Il Journal di Matilde Manzoni
“Ho scritto una lunga lettera al mio caro papà, raccontandogli la felicità che ho provato nel guardare il suo ritratto e il desiderio che avrei di vederlo al più presto, di persona questa volta! Oh se papà potesse venire a Pisa!”
Matilde Manzoni, l’ultima dei figli di Alessandro ed Enrichetta, merita un capitolo a parte, grazie alla pubblicazione del suo diario, fortemente voluto da Cesare Garboli, che ne ha curato un’edizione esemplare. Creatura dolce e delicata, sventurata fanciulla prematuramente strappata alla vita, Matilde nasce nel luglio del 1830, a tre anni rimane orfana di madre, a otto entra in convento, a sedici ne sortisce (nel frattempo sono morte le sorelle Giulia, Cristina e Sofia) per non tornare più a casa: si allontana con la sorella Vittoria dall’invisa matrigna Teresa Borri, trascorrendo in Toscana (a Lucca, a Pisa, a Firenze, a Siena) gli ultimi nove anni di vita (6 luglio 1847-30 marzo 1856), ospite della sorella e del marito Giovanni Battista Giorgini, detto Bista, professore di legge. Si affezionò alla nipotina Luisina, la “bambina prodigio” che sorprendeva tutti con la sua intelligenza e che sarebbe morta all’età di 10 anni, quattordici mesi la dipartita della stessa Matilde. Nella primavera del 1950 un giovane aristocratico fiorentino, vedovo con una figlia, si innamora di Matilde ma desiste quando viene a conoscenza delle sue condizioni di salute. Durante il Capodanno del 1951 comincia a scrivere in un misto di francese e italiano il Journal, che s’interrompe bruscamente dopo tre mesi (“Sono rimasta tutta la mattina…”). Dalle pagine trapela il dissidio tra l’esuberanza emotiva del suo spirito e la moderazione imposta dall’educazione cattolica e dalle regole della società. Si accontenta di poco: un nastro per i capelli, un ballo, la compagnia dell’amica Luisa Lovatelli, una giornata di sole (“Che cosa bella il vedere il bleu del Cielo fra il verde degli ulivi! Che tinte! Non si udivano altri romori che il canto degli uccelli, tutto spirava dolcezza e soavità! J’ai senti mon cœur heureux de battre et reconnaissant d’exister!”).

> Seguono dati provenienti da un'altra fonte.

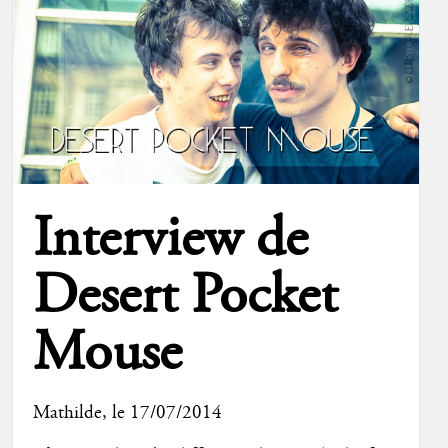
Interview de
Desert Pocket
Mouse
Mathilde
, le 17/07/2014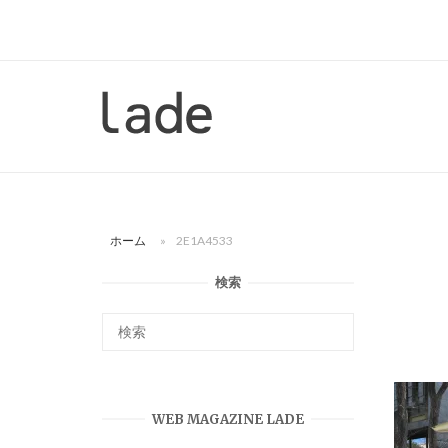
コ
ン
テ
ン
ホ
ツ
ー
へ
ム
ス
キ
ッ
ホーム
»
2E1A4533
プ
検索
WEB MAGAZINE LADE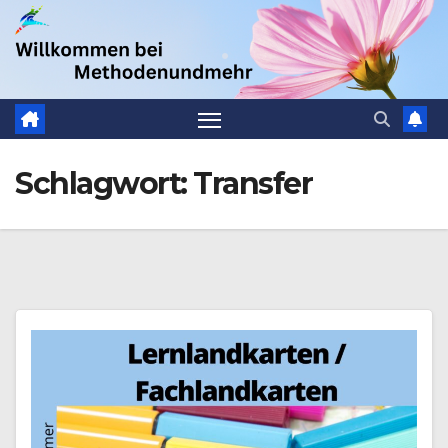
Zum
.
Inhalt
springen
Schlagwort:
Transfer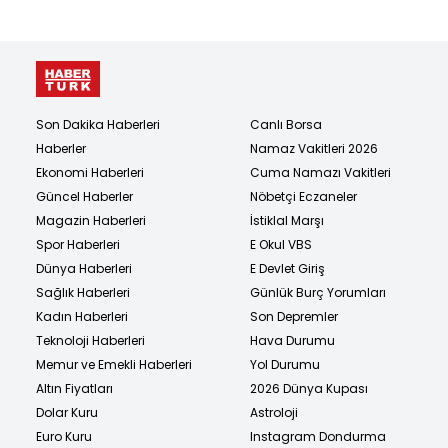
Son Dakika Haberleri
Canlı Borsa
Haberler
Namaz Vakitleri 2026
Ekonomi Haberleri
Cuma Namazı Vakitleri
Güncel Haberler
Nöbetçi Eczaneler
Magazin Haberleri
İstiklal Marşı
Spor Haberleri
E Okul VBS
Dünya Haberleri
E Devlet Giriş
Sağlık Haberleri
Günlük Burç Yorumları
Kadın Haberleri
Son Depremler
Teknoloji Haberleri
Hava Durumu
Memur ve Emekli Haberleri
Yol Durumu
Altın Fiyatları
2026 Dünya Kupası
Dolar Kuru
Astroloji
Euro Kuru
Instagram Dondurma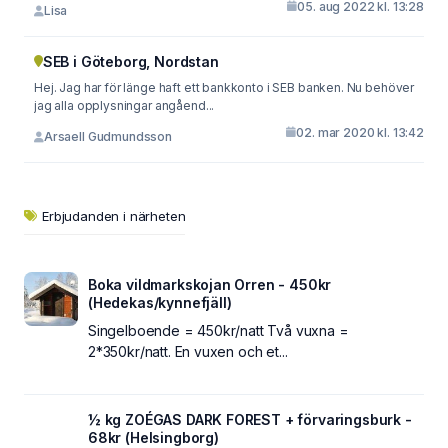
05. aug 2022 kl. 13:28
Lisa
SEB i Göteborg, Nordstan
Hej. Jag har för länge haft ett bankkonto i SEB banken. Nu behöver
jag alla opplysningar angåend...
02. mar 2020 kl. 13:42
Arsaell Gudmundsson
Erbjudanden i närheten
Boka vildmarkskojan Orren - 450kr
(Hedekas/kynnefjäll)
Singelboende = 450kr/natt Två vuxna =
2*350kr/natt. En vuxen och et...
½ kg ZOÉGAS DARK FOREST + förvaringsburk -
68kr (Helsingborg)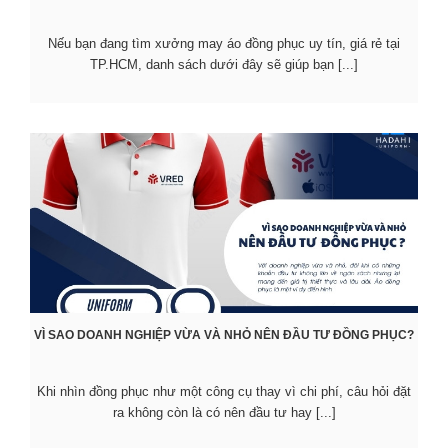
Nếu bạn đang tìm xưởng may áo đồng phục uy tín, giá rẻ tại
TP.HCM, danh sách dưới đây sẽ giúp bạn [...]
VÌ SAO DOANH NGHIỆP VỪA VÀ NHỎ NÊN ĐẦU TƯ ĐỒNG PHỤC?
Khi nhìn đồng phục như một công cụ thay vì chi phí, câu hỏi đặt
ra không còn là có nên đầu tư hay [...]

Ama trascorrere le giornate a leggere: annota su un album i brani di poesia o di prosa che incontrano il suo gusto, adora le liriche di Leopardi, “bellissime e tristissime” (non fatica a identificarsi con il destino avverso di giovani ragazze come Silvia e Nerina), non le piace Shakespeare. Incline alla melanconia, è fragile di nervi, ha una complessione gracile, le basta un nonnulla per sentirsi male: “Ciò che sfiora appena gli altri mi ferisce a sangue”. Vede una sola volta il padre, durante la visita, più volte rimandata, del 17 settembre 1852 (rimarrà fino al 12 ottobre). “Dal padre non arriverà mai un segno d’interesse reale, mai una vera confidenza. Non risulta che Manzoni, in dieci anni di carteggio, abbia mai scambiato un’opinione o un’emozione con la figlia”, “Le lettere che Manzoni scrive alla figlia sono tutte uguali, tutte prevedibili, tutte spaventosamente prevedibili” (Garboli). Nel febbraio del 1853 Vittoria, incinta del secondo figlio, trova Matilde nello studio del marito con la bocca sporca di sangue: la tisi non le darà più scampo. Il 18 ottobre 1855 Matilde scrive così al padre: “Il non avere mai mai tue lettere dopo aver creduto per dei mesi di poterti rivedere! è proprio una cosa che fa pena! […] Sai che sono dei mesi che non mi scrivi, e non t’immagini che cosa è per me una riga tua? Tutte le mattine aspetto l’ora della posta con smania, e mi dico sempre, oggi certamente avrò una lettera, e invece tutti i giorni non c’è nulla!”. Trascorre gli ultimi quattro terribili mesi a letto, invocando una visita del padre che non arriverà mai.

Matilde Manzoni, Journal, a cura di Cesare Garboli, Adelphi, Milano 1992, pp. 196, € 14.